Relics of barbarism

I’m going to keep my notes this morning briefer than usual in order to leave John’s “Justice Ginsburg throws down the gauntlet” close to the top. John refers to the Supreme Court’s 2003 decision in Lawrence v. Texas, in which the Supreme Court found laws against homosexual sodomy unconstitutional. Why? Justice Kennedy thought it had something to do with “liberty of the person both in its spatial and more transcendent dimensions.” Does the jurisprudence of Justice Kennedy or Justice Ginsburg provide a basis on which to reject a constitutional right to polygamy?

The Republican Party was founded in oppositon to the “twin relics of barbarism — Polygamy, and Slavery.” Like homosexual sodomy, polygamy is of course another subject on which Justice Ginsburg could find much illumination in foreign law.

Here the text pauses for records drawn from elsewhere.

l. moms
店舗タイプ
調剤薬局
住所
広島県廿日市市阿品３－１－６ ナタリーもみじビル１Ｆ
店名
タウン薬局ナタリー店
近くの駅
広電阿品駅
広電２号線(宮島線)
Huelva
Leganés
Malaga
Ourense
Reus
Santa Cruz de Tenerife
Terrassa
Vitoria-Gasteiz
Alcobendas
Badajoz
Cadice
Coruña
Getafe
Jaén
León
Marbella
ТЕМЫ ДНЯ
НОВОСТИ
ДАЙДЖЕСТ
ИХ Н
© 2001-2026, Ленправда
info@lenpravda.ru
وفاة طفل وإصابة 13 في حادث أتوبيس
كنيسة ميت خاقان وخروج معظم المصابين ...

When the issue first came before the Supreme court in Reynolds v. United States in 1878, it presented itself as a question of religious liberty — undoubtedly, in Justice Kennedy’s terms, “liberty of the person both in its spatial and more transcendent dimensions.” Yet the Court found that the religious liberty protected by the First Amendment did not protect polygamy grounded in religious doctrine. Under the First Amendment, “Congress was deprived of all legislative power over mere opinion, but was left free to reach actions which were in violation of social duties or subversive of good order.”

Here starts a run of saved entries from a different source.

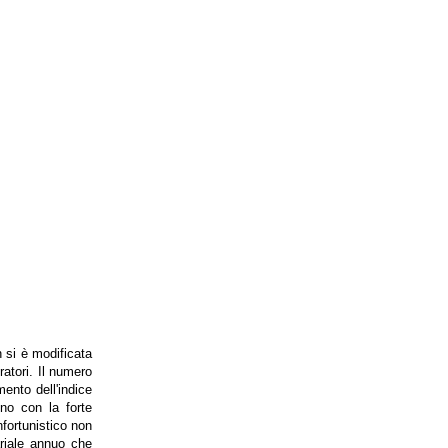
n si è modificata
ratori. Il numero
ento dell'indice
eno con la forte
nfortunistico non
ariale annuo che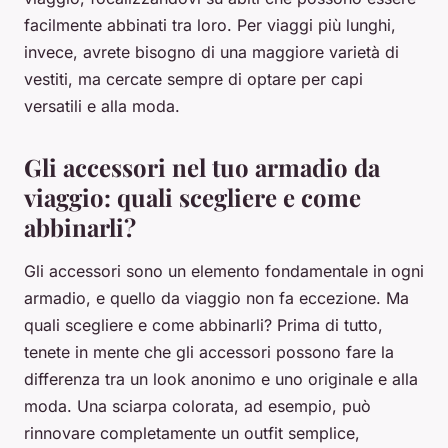
facilmente abbinati tra loro. Per viaggi più lunghi,
invece, avrete bisogno di una maggiore varietà di
vestiti, ma cercate sempre di optare per capi
versatili e alla moda.
Gli accessori nel tuo armadio da
viaggio: quali scegliere e come
abbinarli?
Gli accessori sono un elemento fondamentale in ogni
armadio, e quello da viaggio non fa eccezione. Ma
quali scegliere e come abbinarli? Prima di tutto,
tenete in mente che gli accessori possono fare la
differenza tra un look anonimo e uno originale e alla
moda. Una sciarpa colorata, ad esempio, può
rinnovare completamente un outfit semplice,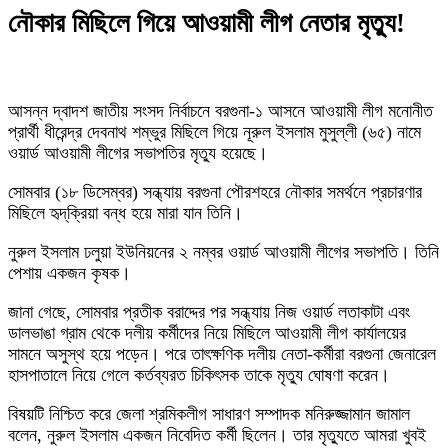
নৌকার মিছিলে গিয়ে আওয়ামী লীগ নেতার মৃত্যু!
আসন্ন দ্বাদশ জাতীয় সংসদ নির্বাচনে বরগুনা-১ আসনে আওয়ামী লীগ মনোনীত
প্রার্থী ধীরেন্দ্র দেবনাথ শম্ভুর মিছিলে গিয়ে নূরুল ইসলাম মুসুল্লী (৬৫) নামে
ওয়ার্ড আওয়ামী লীগের সভাপতির মৃত্যু হয়েছে।
সোমবার (১৮ ডিসেম্বর) সন্ধ্যায় বরগুনা পৌরশহরে নৌকার সমর্থনে প্রচারণার
মিছিলে হৃদ্‌ক্রিয়া বন্ধ হয়ে মারা যান তিনি।
নুরুল ইসলাম ঢলুয়া ইউনিয়নের ২ নম্বর ওয়ার্ড আওয়ামী লীগের সভাপতি। তিনি
পেশায় একজন কৃষক।
জানা গেছে, সোমবার প্রতীক বরাদ্দের পর সন্ধ্যায় নিজ ওয়ার্ড লতাকাটা এবং
ডালভাঙা গ্রাম থেকে দলীয় কর্মীদের নিয়ে মিছিলে আওয়ামী লীগ কার্যালয়ের
সামনে অসুস্থ হয়ে পড়েন। পরে তাৎক্ষণিক দলীয় নেতা-কর্মীরা বরগুনা জেনারেল
হাসপাতালে নিয়ে গেলে কর্তব্যরত চিকিৎসক তাকে মৃত্যু ঘোষণা করেন।
বিষয়টি নিশ্চিত করে জেলা শ্রমিকলীগ সাধারণ সম্পাদক মনিরুজ্জামান জামাল
বলেন, নুরুল ইসলাম একজন নিবেদিত কর্মী ছিলেন। তার মৃত্যুতে আমরা খুবই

The issue may well confront the Court again. Indeed, Lawrence virtually invites it. The Court itself, however, has done much to erode the social consensus fostering laws prohibiting practices commonly recognized as inconsistent with republican government. In her Star Tribune column today, Katherine Kersten looks at the question of polygamy in the context of the debate over same-sex marriage: “Once same-sex marriage is OK, polygamy’s next.”

JOHN adds: At least one case has already been filed in federal court, alleging on the basis of Lawrence that there is a constitutional right to polygamy. More are sure to come.